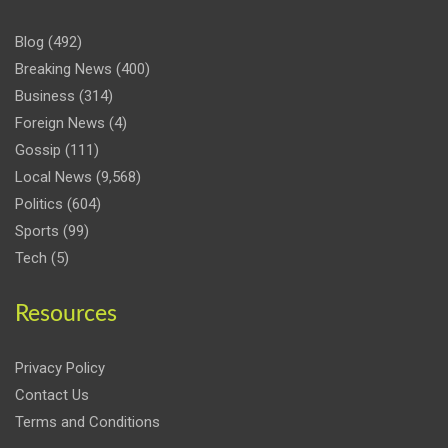
Blog
(492)
Breaking News
(400)
Business
(314)
Foreign News
(4)
Gossip
(111)
Local News
(9,568)
Politics
(604)
Sports
(99)
Tech
(5)
Resources
Privacy Policy
Contact Us
Terms and Conditions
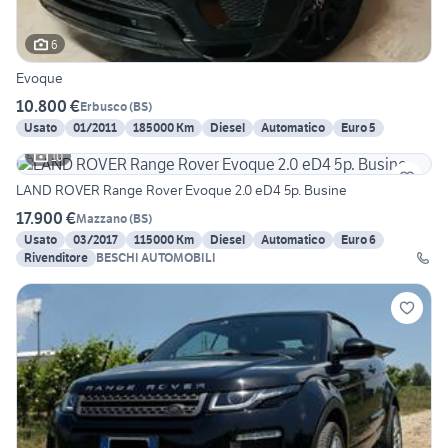
6
Evoque
10.800 €
Erbusco
(
BS
)
Usato
01/2011
185000 Km
Diesel
Automatico
Euro 5
10
LAND ROVER Range Rover Evoque 2.0 eD4 5p. Busine
17.900 €
Mazzano
(
BS
)
Usato
03/2017
115000 Km
Diesel
Automatico
Euro 6
Rivenditore
BESCHI AUTOMOBILI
----
- _What you are asked to do_
Copy out all the data without changing anything, and drop the pictures.

- _Solution to this problem_
Blog
(492)
Breaking News
(400)
Business
(314)
Foreign News
(4)
Gossip
(111)
Local News
(9,568)
Politics
(604)
Sports
(99)
Tech
(5)
Resources
Privacy Policy
Contact Us
Terms and Conditions
6
Evoque
10.800 €
Erbusco
(
BS
)
Usato
01/2011
185000 Km
Diesel
Automatico
Euro 5
10
LAND ROVER Range Rover Evoque 2.0 eD4 5p. Busine
17.900 €
Mazzano
(
BS
)
Usato
03/2017
115000 Km
Diesel
Automatico
Euro 6
Rivenditore
BESCHI AUTOMOBILI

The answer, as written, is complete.